Collected data:
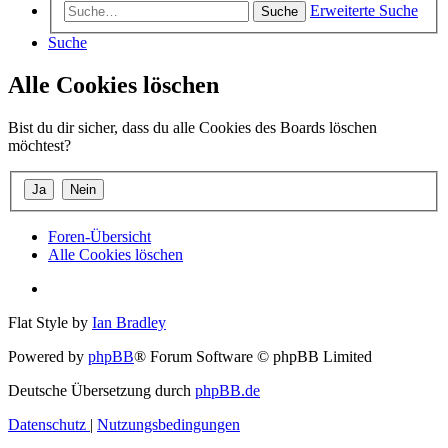
Erweiterte Suche
Suche
Suche
Alle Cookies löschen
Bist du dir sicher, dass du alle Cookies des Boards löschen
möchtest?
Foren-Übersicht
Alle Cookies löschen
Flat Style by
Ian Bradley
Powered by
phpBB
® Forum Software © phpBB Limited
Deutsche Übersetzung durch
phpBB.de
Datenschutz
|
Nutzungsbedingungen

• **Work to be completed**: Considering only lines that contain the word "phpBB", say how many there are in the data, with no other text.

• **Expected answer**: 3